MG3Net sera peut-être le grand artisan d’une véritable révolution en sciences des matériaux, un peu comme AlphaFold pour les protéines.

L’objectif des chercheurs en science des matériaux est de comprendre la nature, la structure et les propriétés des substances du monde qui nous entoure. C’est une branche incroyablement vaste de la recherche scientifique ; elle est au cœur de très nombreuses révolutions techniques dans des domaines excessivement importants, autant pour la recherche fondamentale que pour le quotidien de l’humanité.

Mais aussi intéressante soit-elle, elle peut être assez ingrate à cause de sa complexité formidable. En effet, la science des matériaux est à l’intersection de très nombreuses disciplines. Pour comprendre la matière, il faut explorer ses propriétés chimiques, mécaniques, thermiques, électriques… Cela implique de s’appuyer sur des équipes de spécialistes qui disposent de compétences poussées dans de nombreux domaines.

C sont des travaux de fond extrêmement fastidieux qui ont tendance à produire de petites avancées incrémentales. Les révolutions sont donc assez rares dans ce domaine… du moins, pour le moment. Car ces dernières années, les chercheurs ont suivi avec intérêt la montée en puissance d’un outil très prometteur dans le cadre de cette activité : l’intelligence artificielle.

Cette technologie fait des merveilles lorsqu’il s’agit de travailler avec des phénomènes trop subtils ou complexes pour le cerveau humain. Elle a déjà conduit à des avancées spectaculaires en recherche fondamentale. On peut par exemple citer AlphaFold, l’incroyable algorithme de DeepMind ; il a complètement révolutionné le quotidien des spécialistes en proposant une énorme base de données de la structure 3D des protéines humaines (voir notre dossier ci-dessous).

L’AlphaFold des matériaux

Désormais, les chercheurs en sciences des matériaux espèrent parvenir à une avancée comparable dans leur domaine grâce à l’IA. Et l’idée est extrêmement séduisante, car ils pourraient utiliser les mêmes qualités de ces algorithmes qui ont déjà permis à AlphaFold de faire son office.

On pense notamment à leur puissance combinatoire. Dans le cas d’AlphaFold, l’IA a pu tester des milliards de combinaisons et de possibilités pour déterminer les fameuses structures 3D des protéines. Et surtout, elle a pu le faire à une vitesse incroyable, bien supérieure à tous les algorithmes traditionnels basés sur la force brute.

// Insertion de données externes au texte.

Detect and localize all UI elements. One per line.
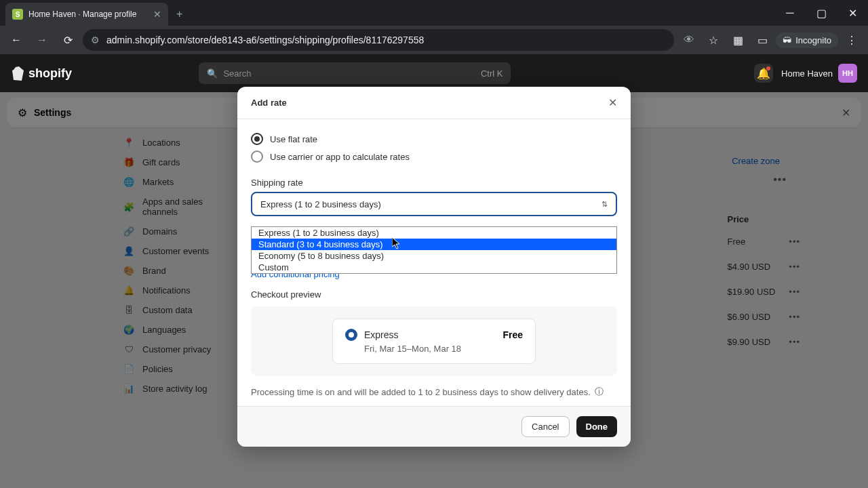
radio-flat-rate[interactable]: Use flat rate <box>251 130 617 148</box>
back-button[interactable]: ← <box>5 29 27 51</box>
tab-bar: S Home Haven · Manage profile ✕ + ─ ▢ ✕ <box>0 0 868 26</box>
extension-icon[interactable]: ▦ <box>727 29 749 51</box>
select-caret-icon: ⇅ <box>601 200 608 209</box>
minimize-button[interactable]: ─ <box>774 0 806 26</box>
modal-header: Add rate ✕ <box>237 87 631 119</box>
new-tab-button[interactable]: + <box>168 3 191 26</box>
dropdown-option[interactable]: Economy (5 to 8 business days) <box>252 250 616 262</box>
url-text: admin.shopify.com/store/de8143-a6/settin… <box>106 35 424 45</box>
shipping-rate-label: Shipping rate <box>251 178 617 188</box>
info-icon[interactable]: ⓘ <box>595 386 604 398</box>
shopify-favicon: S <box>12 9 23 20</box>
modal-close-icon[interactable]: ✕ <box>608 96 617 109</box>
panel-icon[interactable]: ▭ <box>751 29 773 51</box>
store-badge[interactable]: Home Haven HH <box>781 64 857 83</box>
dropdown-option[interactable]: Custom <box>252 262 616 273</box>
tab-title: Home Haven · Manage profile <box>28 9 148 19</box>
eye-icon[interactable]: 👁 <box>678 29 700 51</box>
preview-delivery-dates: Fri, Mar 15–Mon, Mar 18 <box>364 344 523 354</box>
preview-rate-name: Express <box>364 329 399 340</box>
search-icon: 🔍 <box>207 68 218 79</box>
site-info-icon[interactable]: ⚙ <box>91 35 100 45</box>
reload-button[interactable]: ⟳ <box>57 29 79 51</box>
shipping-rate-select[interactable]: Express (1 to 2 business days) ⇅ <box>251 192 617 216</box>
dropdown-option[interactable]: Express (1 to 2 business days) <box>252 227 616 239</box>
radio-icon <box>251 133 263 145</box>
search-bar[interactable]: 🔍 Search Ctrl K <box>199 62 511 84</box>
shopify-logo[interactable]: shopify <box>11 66 72 81</box>
modal-footer: Cancel Done <box>237 406 631 447</box>
add-rate-modal: Add rate ✕ Use flat rate Use carrier or … <box>237 87 631 447</box>
modal-title: Add rate <box>251 98 287 108</box>
preview-option: Express Free Fri, Mar 15–Mon, Mar 18 <box>332 319 536 364</box>
browser-chrome: S Home Haven · Manage profile ✕ + ─ ▢ ✕ … <box>0 0 868 54</box>
browser-tab[interactable]: S Home Haven · Manage profile ✕ <box>5 3 168 26</box>
preview-rate-price: Free <box>502 329 523 340</box>
incognito-icon: 🕶 <box>783 35 791 45</box>
radio-icon <box>251 150 263 163</box>
checkout-preview-label: Checkout preview <box>251 289 617 300</box>
preview-radio-icon <box>345 329 357 341</box>
shipping-rate-dropdown: Express (1 to 2 business days)Standard (… <box>251 226 617 274</box>
maximize-button[interactable]: ▢ <box>806 0 837 26</box>
bookmark-icon[interactable]: ☆ <box>703 29 724 51</box>
browser-menu-icon[interactable]: ⋮ <box>841 29 863 51</box>
window-controls: ─ ▢ ✕ <box>774 0 868 26</box>
incognito-badge[interactable]: 🕶 Incognito <box>776 33 838 48</box>
forward-button[interactable]: → <box>31 29 53 51</box>
search-shortcut: Ctrl K <box>481 68 503 79</box>
notifications-button[interactable]: 🔔 <box>754 64 773 83</box>
checkout-preview-card: Express Free Fri, Mar 15–Mon, Mar 18 <box>251 306 617 376</box>
nav-bar: ← → ⟳ ⚙ admin.shopify.com/store/de8143-a… <box>0 26 868 54</box>
close-window-button[interactable]: ✕ <box>837 0 868 26</box>
dropdown-option[interactable]: Standard (3 to 4 business days) <box>252 239 616 250</box>
cancel-button[interactable]: Cancel <box>521 416 569 437</box>
store-avatar: HH <box>838 64 857 83</box>
radio-carrier-rate[interactable]: Use carrier or app to calculate rates <box>251 148 617 165</box>
url-bar[interactable]: ⚙ admin.shopify.com/store/de8143-a6/sett… <box>83 29 674 51</box>
tab-close-icon[interactable]: ✕ <box>153 9 161 20</box>
done-button[interactable]: Done <box>576 416 618 437</box>
processing-time-note: Processing time is on and will be added … <box>251 386 617 398</box>
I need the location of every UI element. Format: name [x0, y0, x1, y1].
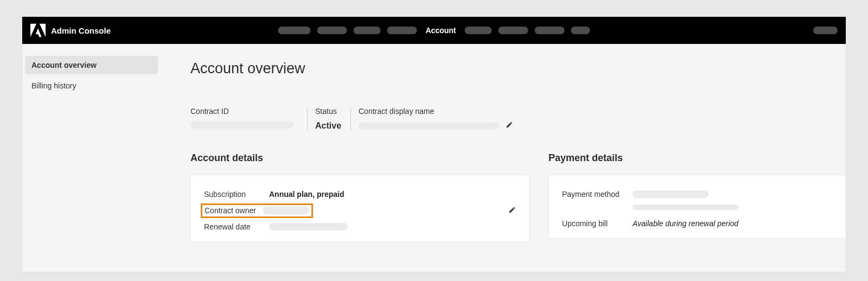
payment-method-value [633, 189, 709, 200]
sidebar-item-account-overview[interactable]: Account overview [25, 56, 158, 74]
sidebar-item-label: Account overview [31, 61, 97, 69]
edit-display-name-icon[interactable] [506, 121, 513, 131]
payment-details-card: Payment method Upcoming [548, 175, 846, 239]
adobe-logo-icon [30, 23, 46, 37]
upcoming-bill-row: Upcoming bill Available during renewal p… [562, 215, 833, 232]
sidebar: Account overview Billing history [22, 44, 161, 272]
topnav-right [813, 27, 838, 34]
subscription-row: Subscription Annual plan, prepaid [204, 186, 516, 202]
nav-item-account[interactable]: Account [424, 26, 458, 35]
nav-item-placeholder[interactable] [465, 27, 492, 34]
nav-item-placeholder[interactable] [317, 27, 347, 34]
upcoming-bill-value: Available during renewal period [633, 219, 738, 228]
account-details-column: Account details Subscription Annual plan… [190, 152, 529, 242]
contract-id-value-redacted [190, 121, 293, 129]
nav-item-placeholder[interactable] [354, 27, 381, 34]
app-window: Admin Console Account Account overview B… [22, 16, 846, 272]
nav-right-placeholder[interactable] [813, 27, 838, 34]
payment-method-redacted-2 [633, 205, 738, 210]
logo: Admin Console [30, 23, 111, 37]
main-content: Account overview Contract ID Status Acti… [161, 44, 846, 272]
body-area: Account overview Billing history Account… [22, 44, 846, 272]
renewal-date-redacted [269, 223, 348, 231]
payment-details-title: Payment details [548, 152, 846, 164]
subscription-value: Annual plan, prepaid [269, 190, 344, 199]
payment-method-row: Payment method [562, 186, 833, 202]
contract-owner-label: Contract owner [205, 206, 263, 215]
nav-item-placeholder[interactable] [387, 27, 417, 34]
page-title: Account overview [190, 60, 846, 77]
app-name: Admin Console [51, 26, 111, 35]
account-details-card: Subscription Annual plan, prepaid Contra… [190, 175, 529, 242]
renewal-date-label: Renewal date [204, 222, 269, 231]
nav-item-placeholder[interactable] [571, 27, 590, 34]
payment-method-label: Payment method [562, 190, 633, 199]
status-label: Status [315, 107, 340, 116]
topnav-center: Account [278, 26, 590, 35]
upcoming-bill-label: Upcoming bill [562, 219, 633, 228]
contract-owner-redacted [263, 207, 309, 214]
status-value: Active [315, 121, 340, 131]
payment-method-value-2 [633, 203, 738, 212]
renewal-date-value [269, 222, 348, 232]
svg-marker-2 [36, 28, 42, 37]
sidebar-item-label: Billing history [31, 81, 76, 90]
subscription-label: Subscription [204, 190, 269, 199]
payment-method-redacted [633, 190, 709, 198]
contract-display-name-value-redacted [359, 122, 499, 130]
contract-owner-row: Contract owner [201, 202, 516, 219]
contract-summary: Contract ID Status Active Contract displ… [190, 107, 846, 131]
renewal-date-row: Renewal date [204, 219, 516, 235]
topbar: Admin Console Account [22, 17, 846, 44]
nav-item-placeholder[interactable] [499, 27, 528, 34]
sidebar-item-billing-history[interactable]: Billing history [25, 76, 158, 95]
payment-details-column: Payment details Payment method [548, 152, 846, 239]
contract-id-label: Contract ID [190, 107, 296, 116]
contract-owner-value [263, 206, 309, 216]
nav-item-placeholder[interactable] [535, 27, 565, 34]
edit-contract-owner-icon[interactable] [508, 206, 516, 215]
contract-display-name-label: Contract display name [359, 107, 513, 116]
contract-owner-highlight: Contract owner [201, 203, 313, 218]
account-details-title: Account details [190, 152, 529, 164]
svg-marker-0 [30, 24, 36, 37]
detail-columns: Account details Subscription Annual plan… [190, 152, 846, 242]
payment-method-row-2 [562, 202, 833, 212]
nav-item-placeholder[interactable] [278, 27, 311, 34]
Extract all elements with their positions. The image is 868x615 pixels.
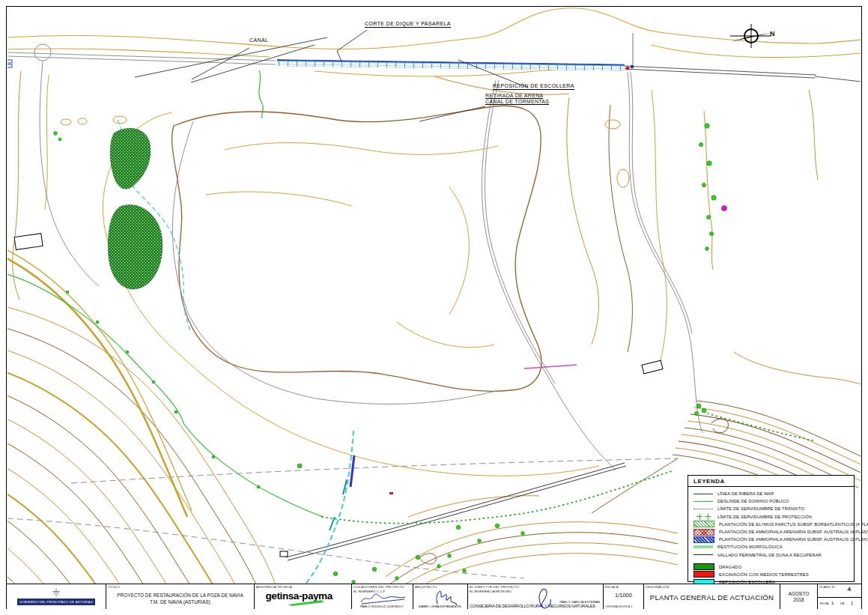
legend-item: EXCAVACIÓN CON MEDIOS TERRESTRES <box>694 571 852 578</box>
contours-right <box>567 90 818 367</box>
escala-note: ORIGINALES EN A-1 <box>605 605 632 608</box>
signature <box>358 592 407 605</box>
structures <box>14 234 663 557</box>
legend-swatch-icon <box>694 521 714 527</box>
designacion-cell: DESIGNACIÓN PLANTA GENERAL DE ACTUACIÓN <box>644 584 780 609</box>
legend-swatch-icon <box>694 563 714 570</box>
legend-swatch-icon <box>694 545 713 548</box>
director-cell: EL DIRECTOR DEL PROYECTO EL INGENIERO AG… <box>468 584 604 609</box>
getinsa-payma-logo: getinsa-payma <box>266 590 341 606</box>
legend-swatch-icon <box>694 529 714 536</box>
hoja-de: DE <box>840 602 845 605</box>
escala-cell: ESCALA 1/1000 ORIGINALES EN A-1 <box>604 584 644 609</box>
legend-item: PLANTACIÓN DE AMMOPHILA ARENARIA SUBSP. … <box>694 536 852 543</box>
escala-value: 1/1000 <box>604 592 643 599</box>
fecha-anio: 2018 <box>793 597 804 603</box>
legend-items: LÍNEA DE RIBERA DE MAR DESLINDE DE DOMIN… <box>688 487 854 586</box>
designacion-value: PLANTA GENERAL DE ACTUACIÓN <box>644 593 780 602</box>
plant-symbols <box>54 124 727 584</box>
legend-item: VALLADO PERIMETRAL DE DUNA A RECUPERAR <box>694 551 852 559</box>
gobierno-bar: GOBIERNO DEL PRINCIPADO DE ASTURIAS <box>17 599 95 605</box>
plano-num: 4 <box>848 586 851 593</box>
title-block: GOBIERNO DEL PRINCIPADO DE ASTURIAS TÍTU… <box>7 584 861 609</box>
legend-swatch-icon <box>694 571 714 578</box>
label-corte-dique: CORTE DE DIQUE Y PASARELA <box>365 21 451 28</box>
escala-label: ESCALA <box>605 585 619 589</box>
designacion-label: DESIGNACIÓN <box>646 585 670 589</box>
legend-item: DESLINDE DE DOMINIO PÚBLICO <box>694 497 852 505</box>
hoja-row: HOJA 1 DE 1 <box>818 598 861 609</box>
legend-swatch-icon <box>694 501 713 502</box>
asistencia-cell: ASISTENCIA TÉCNICA getinsa-payma <box>255 584 352 609</box>
hoja-label: HOJA <box>820 602 828 605</box>
arquitecto-cell: ARQUITECTO ISABEL LEMA ESPASANDÍN <box>413 584 468 609</box>
label-canal: CANAL <box>249 37 268 43</box>
plano-cell: PLANO N° 4 HOJA 1 DE 1 <box>818 584 861 609</box>
fecha-mes: AGOSTO <box>789 591 810 597</box>
legend-title: LEYENDA <box>688 476 854 486</box>
legend-swatch-icon <box>694 514 713 520</box>
label-reposicion-escollera: REPOSICIÓN DE ESCOLLERA <box>493 83 574 90</box>
titulo-cell: TÍTULO PROYECTO DE RESTAURACIÓN DE LA PO… <box>106 584 255 609</box>
legend-item: LÍNEA DE RIBERA DE MAR <box>694 490 852 497</box>
director-label-2: EL INGENIERO AGRÓNOMO <box>470 590 512 593</box>
legend-item: RESTITUCIÓN MORFOLÓGICA <box>694 543 852 551</box>
legend-swatch-icon <box>694 536 714 543</box>
titulo-label: TÍTULO <box>108 585 120 589</box>
dune-contours <box>103 106 599 476</box>
autores-cell: LOS AUTORES DEL PROYECTO EL INGENIERO C.… <box>352 584 413 609</box>
fecha-cell: AGOSTO 2018 <box>780 584 818 609</box>
streams <box>118 120 354 584</box>
legend-item: LÍMITE DE SERVIDUMBRE DE TRÁNSITO <box>694 505 852 512</box>
legend-item: LÍMITE DE SERVIDUMBRE DE PROTECCIÓN <box>694 513 852 521</box>
gobierno-logo: GOBIERNO DEL PRINCIPADO DE ASTURIAS <box>7 584 106 609</box>
compass-icon <box>730 24 771 48</box>
dike-pasarela <box>7 59 634 70</box>
contours-bottom-left <box>7 249 279 584</box>
plano-label: PLANO N° <box>819 585 836 589</box>
director-label-1: EL DIRECTOR DEL PROYECTO <box>470 585 519 589</box>
legend-item: DRAGADO <box>694 563 852 571</box>
magenta-marks <box>524 365 577 369</box>
legend-item: PLANTACIÓN DE ELYMUS FARCTUS SUBSP. BORE… <box>694 521 852 528</box>
autores-label-1: LOS AUTORES DEL PROYECTO <box>353 585 404 589</box>
legend-swatch-icon <box>694 509 713 509</box>
contours-left <box>13 71 127 300</box>
plano-top: PLANO N° 4 <box>818 584 861 598</box>
signature <box>430 586 460 607</box>
project-subtitle: T.M. DE NAVIA (ASTURIAS) <box>150 599 210 605</box>
label-retirada-arena: RETIRADA DE ARENA CANAL DE TORMENTAS <box>485 93 549 105</box>
hoja-total: 1 <box>851 601 853 605</box>
asturias-cross-icon <box>51 588 61 598</box>
legend-item: PLANTACIÓN DE AMMOPHILA ARENARIA SUBSP. … <box>694 528 852 536</box>
hoja-num: 1 <box>831 601 834 605</box>
vallado-line <box>286 463 626 560</box>
legend-box: LEYENDA LÍNEA DE RIBERA DE MAR DESLINDE … <box>688 475 855 582</box>
contours-bottom-middle <box>386 458 678 584</box>
legend-swatch-icon <box>694 494 713 494</box>
plan-sheet: CANAL CORTE DE DIQUE Y PASARELA REPOSICI… <box>0 0 868 615</box>
legend-swatch-icon <box>694 554 713 555</box>
project-title: PROYECTO DE RESTAURACIÓN DE LA POZA DE N… <box>117 593 243 598</box>
signature <box>522 584 556 609</box>
asistencia-label: ASISTENCIA TÉCNICA <box>256 585 292 589</box>
compass-north-label: N <box>770 30 775 37</box>
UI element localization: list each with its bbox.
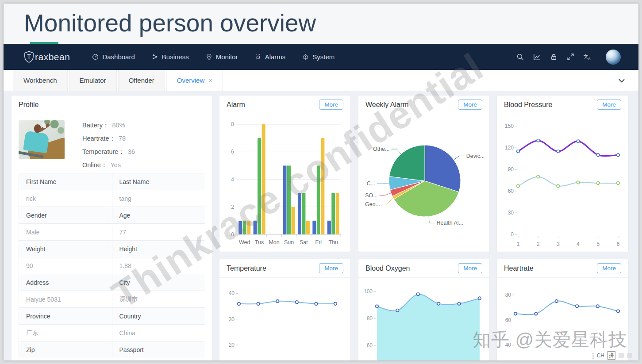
ime-language-bar[interactable]: CH 拼 bbox=[592, 351, 632, 360]
nav-item-label: Monitor bbox=[216, 53, 238, 61]
svg-text:2: 2 bbox=[231, 204, 234, 210]
blood-pressure-line-chart: 0306090120150123456 bbox=[500, 117, 624, 249]
more-button-blood-pressure[interactable]: More bbox=[597, 100, 621, 110]
dashboard-slide: Monitored person overview T raxbean Dash… bbox=[4, 4, 638, 360]
table-row: ProvinceCountry bbox=[19, 308, 205, 325]
svg-text:8: 8 bbox=[231, 121, 234, 127]
lock-icon[interactable] bbox=[550, 53, 557, 61]
nav-item-business[interactable]: Business bbox=[152, 53, 189, 61]
more-button-blood-oxygen[interactable]: More bbox=[458, 263, 482, 273]
tab-offender[interactable]: Offender bbox=[118, 70, 165, 91]
chevron-down-icon[interactable] bbox=[617, 76, 626, 85]
svg-text:20: 20 bbox=[229, 342, 235, 348]
svg-text:Mon: Mon bbox=[269, 239, 279, 245]
logo[interactable]: T raxbean bbox=[24, 51, 70, 63]
tab-bar: WorkbenchEmulatorOffenderOverview× bbox=[4, 70, 638, 91]
temperature-card-title: Temperature bbox=[227, 264, 266, 272]
tab-label: Workbench bbox=[23, 77, 57, 84]
profile-card-title: Profile bbox=[19, 101, 38, 109]
tab-emulator[interactable]: Emulator bbox=[69, 70, 117, 91]
ime-extra-icon[interactable] bbox=[627, 353, 632, 358]
nav-item-alarms[interactable]: Alarms bbox=[255, 53, 286, 61]
table-cell: City bbox=[112, 274, 205, 291]
profile-stat-temperature: Temperature：36 bbox=[82, 145, 135, 158]
ime-input-mode[interactable]: 拼 bbox=[607, 351, 615, 360]
table-cell: 深圳市 bbox=[112, 291, 205, 307]
table-row: Haiyue 5031深圳市 bbox=[19, 291, 205, 308]
fullscreen-icon[interactable] bbox=[567, 53, 574, 61]
nav-item-monitor[interactable]: Monitor bbox=[206, 53, 238, 61]
svg-text:4: 4 bbox=[231, 176, 234, 183]
svg-text:60: 60 bbox=[505, 317, 511, 323]
table-row: ricktang bbox=[19, 190, 205, 207]
nav-item-label: Alarms bbox=[265, 53, 286, 61]
nav-item-label: Business bbox=[162, 53, 189, 61]
table-cell: Zip bbox=[19, 341, 112, 358]
profile-stat-online: Online：Yes bbox=[82, 158, 135, 172]
line-chart-icon[interactable] bbox=[533, 53, 541, 61]
nav-item-label: Dashboard bbox=[102, 53, 135, 61]
alarm-card-title: Alarm bbox=[227, 101, 245, 109]
logo-text: raxbean bbox=[35, 52, 70, 62]
svg-text:3: 3 bbox=[557, 241, 560, 247]
svg-text:150: 150 bbox=[505, 123, 514, 129]
page-title: Monitored person overview bbox=[24, 9, 316, 37]
table-cell: Gender bbox=[19, 207, 112, 223]
svg-text:60: 60 bbox=[367, 342, 373, 349]
more-button-weekly-alarm[interactable]: More bbox=[458, 100, 482, 110]
navbar-menu: DashboardBusinessMonitorAlarmsSystem bbox=[92, 53, 334, 61]
table-cell: rick bbox=[19, 190, 112, 207]
table-cell: Height bbox=[112, 241, 205, 257]
tab-overview[interactable]: Overview× bbox=[166, 70, 223, 91]
tab-workbench[interactable]: Workbench bbox=[13, 70, 68, 91]
tab-label: Offender bbox=[129, 77, 154, 84]
svg-text:Sun: Sun bbox=[284, 239, 294, 245]
profile-table: First NameLast NamericktangGenderAgeMale… bbox=[19, 173, 205, 358]
more-button-temperature[interactable]: More bbox=[319, 263, 343, 273]
translate-icon[interactable]: 文A bbox=[584, 53, 591, 61]
search-icon[interactable] bbox=[516, 53, 524, 61]
profile-stat-battery: Battery：80% bbox=[82, 119, 135, 132]
tab-label: Emulator bbox=[80, 77, 106, 84]
table-row: First NameLast Name bbox=[19, 173, 205, 190]
svg-text:0: 0 bbox=[511, 231, 514, 238]
alarm-card: Alarm More 02468WedTusMonSunSatFriThu bbox=[219, 95, 351, 252]
more-button-alarm[interactable]: More bbox=[319, 100, 343, 110]
blood-oxygen-card-title: Blood Oxygen bbox=[365, 264, 410, 272]
svg-text:30: 30 bbox=[229, 316, 235, 322]
location-pin-icon bbox=[206, 54, 212, 60]
svg-text:C...: C... bbox=[367, 180, 375, 187]
svg-text:Devic...: Devic... bbox=[466, 153, 485, 159]
blood-pressure-card: Blood Pressure More 0306090120150123456 bbox=[496, 95, 629, 252]
ime-handle[interactable] bbox=[592, 353, 594, 359]
table-row: ZipPassport bbox=[19, 341, 205, 358]
ime-extra-icon[interactable] bbox=[619, 353, 624, 358]
business-icon bbox=[152, 54, 158, 60]
gear-icon bbox=[302, 54, 309, 60]
svg-text:T: T bbox=[27, 53, 31, 60]
nav-item-dashboard[interactable]: Dashboard bbox=[92, 53, 135, 61]
table-cell: Country bbox=[112, 308, 205, 324]
svg-text:5: 5 bbox=[596, 241, 600, 247]
nav-item-system[interactable]: System bbox=[302, 53, 334, 61]
watermark-bottom: 知乎 @关爱星科技 bbox=[473, 328, 627, 352]
gauge-icon bbox=[92, 54, 99, 60]
ime-lang[interactable]: CH bbox=[597, 353, 604, 359]
table-cell: Passport bbox=[112, 341, 205, 358]
avatar[interactable] bbox=[606, 50, 621, 65]
weekly-alarm-card: Weekly Alarm More Devic...Health Al...Ge… bbox=[358, 95, 490, 252]
svg-text:90: 90 bbox=[508, 166, 514, 172]
svg-text:Wed: Wed bbox=[239, 239, 250, 245]
close-icon[interactable]: × bbox=[208, 77, 212, 84]
svg-text:SO...: SO... bbox=[365, 192, 377, 199]
svg-text:0: 0 bbox=[231, 231, 234, 238]
table-row: 901.88 bbox=[19, 257, 205, 274]
more-button-heartrate[interactable]: More bbox=[597, 263, 621, 273]
logo-shield-icon: T bbox=[24, 51, 34, 63]
svg-text:80: 80 bbox=[367, 315, 373, 322]
blood-oxygen-area-chart: 406080100 bbox=[362, 281, 486, 360]
table-cell: First Name bbox=[19, 173, 112, 190]
table-cell: Age bbox=[112, 207, 205, 223]
temperature-line-chart: 203040 bbox=[224, 282, 342, 360]
svg-text:Fri: Fri bbox=[315, 239, 322, 245]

Ici, c’est un peu la même idée. Sur le papier, une IA pourrait explorer des tas de façons d’arranger les atomes pour identifier les propriétés physiques et chimiques des matériaux. Elle pourrait ainsi permettre d’en améliorer certains, ou même de prévoir les propriétés de nouvelles substances encore inconnues.

Et c’est précisément ce qu’a réussi à faire une équipe de l’Université de Californie à San Diego avec M3GNet, un outil basé sur l’IA. Son objectif : construire un catalogue de matériaux un peu particulier. Ils pourraient tous exister en accord avec les lois de la physique; mais ils n’ont jamais été identifiés et restent donc hypothétiques.

La proximité conceptuelle avec AlphaFold est évidente ; si évidente, en fait, que les auteurs de ces travaux y font explicitement référence dans leur papier. On se retrouve donc avec un véritable « AlphaFold des matériaux », dixit Shyue Ping Ong, co-auteur de l’étude.

31 millions de matériaux inconnus simulés

Comme toujours avec ces algorithmes, il a d’abord fallu l’entraîner. Pour ce faire, ils se sont appuyés sur l’immense base de données du Materials Project. C’est un projet de recherche dont l’objectif est de construire une vaste encyclopédie des matériaux et de leurs propriétés.

Ces informations ont été décortiquées par le programme, qui les a ensuite croisées et recombinées de toutes les façons possibles et imaginables. C’est un peu comme démonter une construction en LEGO pour en assembler de nouvelles à partir des mêmes pièces.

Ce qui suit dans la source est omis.